…About the NYT’s Push to Nationalize Student Loans

An editorial in Monday’s New York Times argued in favor of the Democrat’s “student loan reform bill” – a plan that (as I’ve written in the past) would result in a government takeover of the student loan industry.

Here are five points that, in my estimation, the Times got wrong…

1. While the Times claims that having competition and private sector involvement in the student loan program does nothing to prevent defaults, the facts tell a different story:  According to Sallie Mae, students who borrow from them and attend similar types of schools as those who borrow from the Dept. of Education under the Direct Loan program, default at a 30% lower rate.  As RedState’s Erick Erickson noted, “…I was advised at a former job to just stop paying my direct loan because nothing would happen, unlike with my privately handled loans. I still kept up my payments, but I worked with a number of people who didn’t.”

2. This difference in default rates, alone, could save the taxpayers billions of dollars.  With the Congressional Budget Office (CBO) estimating that over $1 trillion in new student loans will be made in the next 10 years, a competitive private sector will deliver lower default rates compared to a government monopoly.

3. The New York Times doesn’t think this is a government takeover because the loans will be handled “through colleges and universities.”  But when the government is the only “option,” regular Americans call that a government takeover.  I suppose the Times also believes a health care public option isn’t a government takeover because doctors, not bureaucrats, would still administer the medicine.
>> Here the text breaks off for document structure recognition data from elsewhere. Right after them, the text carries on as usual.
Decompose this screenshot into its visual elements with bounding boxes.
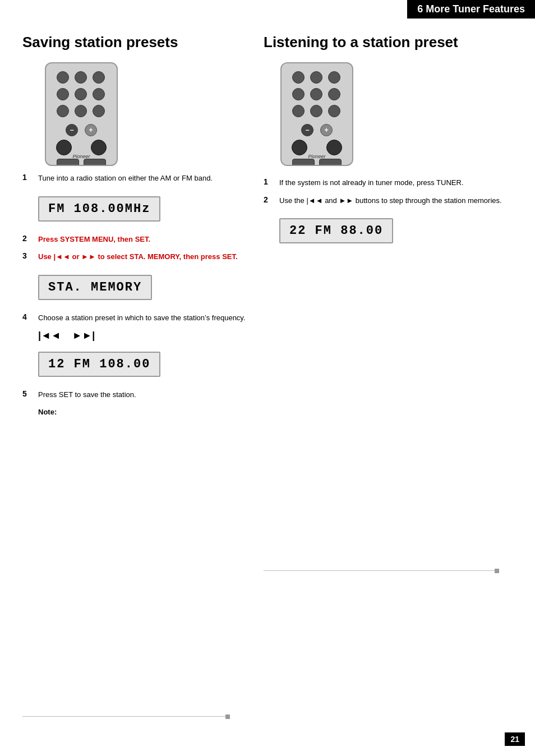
- remote-large-btns: [54, 140, 109, 155]
- left-column: Saving station presets − +: [22, 34, 247, 416]
- step-1-text: Tune into a radio station on either the …: [38, 173, 213, 184]
- remote-btn: [328, 71, 340, 84]
- remote-image-right: − + Pioneer: [280, 62, 510, 166]
- chapter-title: 6 More Tuner Features: [417, 3, 525, 15]
- remote-buttons-row1: [46, 63, 117, 122]
- remote-btn: [75, 71, 87, 84]
- right-column: Listening to a station preset − +: [264, 34, 510, 249]
- remote-rect-btn: [84, 159, 106, 166]
- remote-btn: [57, 71, 69, 84]
- remote-btn: [75, 105, 87, 117]
- prev-arrow-icon: |◄◄: [38, 330, 61, 342]
- remote-btn: [57, 88, 69, 100]
- right-section-title: Listening to a station preset: [264, 34, 510, 51]
- lcd-display-right-container: 22 FM 88.00: [279, 213, 510, 249]
- divider-tick-right: [495, 569, 499, 573]
- remote-btn: [310, 71, 322, 84]
- step-2-right: 2 Use the |◄◄ and ►► buttons to step thr…: [264, 195, 510, 206]
- note-container: Note:: [38, 407, 247, 416]
- remote-small-btns: [54, 159, 109, 166]
- remote-body-right: − + Pioneer: [280, 62, 353, 166]
- remote-large-btn: [292, 140, 307, 155]
- lcd-display-2: STA. MEMORY: [38, 275, 152, 300]
- step-2-text-right: Use the |◄◄ and ►► buttons to step throu…: [279, 195, 502, 206]
- lcd-display-3-container: 12 FM 108.00: [38, 346, 247, 382]
- remote-brand-right: Pioneer: [308, 154, 325, 159]
- step-1-num: 1: [22, 173, 33, 182]
- divider-right: [264, 570, 499, 571]
- remote-btn: [57, 105, 69, 117]
- page-number: 21: [505, 732, 525, 746]
- remote-plus-btn: +: [85, 124, 97, 136]
- remote-btn: [292, 88, 305, 100]
- step-4-text: Choose a station preset in which to save…: [38, 312, 246, 324]
- remote-mid-buttons: − +: [54, 124, 109, 136]
- remote-btn: [93, 105, 105, 117]
- step-1-left: 1 Tune into a radio station on either th…: [22, 173, 247, 184]
- remote-btn: [310, 105, 322, 117]
- remote-image-left: − + Pioneer: [45, 62, 247, 166]
- remote-btn: [310, 88, 322, 100]
- lcd-display-3: 12 FM 108.00: [38, 352, 160, 377]
- remote-btn: [292, 105, 305, 117]
- remote-btn: [75, 88, 87, 100]
- remote-brand-left: Pioneer: [72, 154, 90, 159]
- remote-btn: [93, 88, 105, 100]
- chapter-header: 6 More Tuner Features: [407, 0, 535, 19]
- left-section-title: Saving station presets: [22, 34, 247, 51]
- step-5-num: 5: [22, 389, 33, 398]
- nav-arrows-left: |◄◄ ►►|: [38, 330, 247, 342]
- lcd-display-2-container: STA. MEMORY: [38, 269, 247, 306]
- remote-small-btns-right: [289, 159, 344, 166]
- step-3-num: 3: [22, 251, 33, 260]
- step-4-left: 4 Choose a station preset in which to sa…: [22, 312, 247, 324]
- step-2-text: Press SYSTEM MENU, then SET.: [38, 234, 150, 245]
- next-arrow-icon: ►►|: [72, 330, 95, 342]
- remote-btn: [292, 71, 305, 84]
- step-5-text: Press SET to save the station.: [38, 389, 136, 400]
- step-1-num-right: 1: [264, 177, 274, 186]
- remote-rect-btn: [319, 159, 342, 166]
- step-1-right: 1 If the system is not already in tuner …: [264, 177, 510, 188]
- step-3-text: Use |◄◄ or ►► to select STA. MEMORY, the…: [38, 251, 238, 262]
- remote-large-btn: [326, 140, 342, 155]
- remote-minus-btn: −: [66, 124, 78, 136]
- step-2-num: 2: [22, 234, 33, 243]
- remote-large-btn: [56, 140, 72, 155]
- step-5-left: 5 Press SET to save the station.: [22, 389, 247, 400]
- remote-plus-btn-right: +: [320, 124, 333, 136]
- remote-body-left: − + Pioneer: [45, 62, 118, 166]
- lcd-display-1: FM 108.00MHz: [38, 196, 160, 222]
- step-2-left: 2 Press SYSTEM MENU, then SET.: [22, 234, 247, 245]
- remote-btn: [328, 105, 340, 117]
- remote-rect-btn: [292, 159, 315, 166]
- divider-left: [22, 716, 230, 717]
- remote-btn: [328, 88, 340, 100]
- lcd-display-1-container: FM 108.00MHz: [38, 191, 247, 227]
- remote-btn: [93, 71, 105, 84]
- remote-mid-buttons-right: − +: [289, 124, 344, 136]
- remote-minus-btn-right: −: [301, 124, 313, 136]
- step-3-left: 3 Use |◄◄ or ►► to select STA. MEMORY, t…: [22, 251, 247, 262]
- remote-rect-btn: [57, 159, 79, 166]
- note-label: Note:: [38, 408, 57, 416]
- step-2-num-right: 2: [264, 195, 274, 204]
- step-4-num: 4: [22, 312, 33, 321]
- step-1-text-right: If the system is not already in tuner mo…: [279, 177, 464, 188]
- remote-large-btn: [91, 140, 107, 155]
- divider-tick-left: [225, 714, 230, 719]
- lcd-display-right: 22 FM 88.00: [279, 218, 393, 243]
- remote-large-btns-right: [289, 140, 344, 155]
- remote-buttons-row1-right: [282, 63, 352, 122]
4. The argument that competition is preserved because businesses would have to compete for government contracts to merely administer the loans demonstrate a complete misunderstanding of free markets (and I’m sure it would be news to AFSCME). Real competition in the marketplace would mean that if schools and families don’t like their service, they could choose to go somewhere else.  And check out the Department of Education’s idea of competition.  The Lexington Institute’s findings about no-bid contracts should have us all concerned.

5. Maybe the Times doesn’t care about job losses as long as they come from the private sector, but the rest of us do. There are thousands of family-supporting private sector student loan jobs that will be lost if this passes.  The fact that a few of those jobs would be offset by a couple more government bureaucrats doesn’t bring comfort to those families, nor does it make this good public policy.

Once again, by siding with the Democrats’ plan, the Gray Lady gets it wrong.  The answer to the student loans problem is not more government, but more competition and freedom of choice.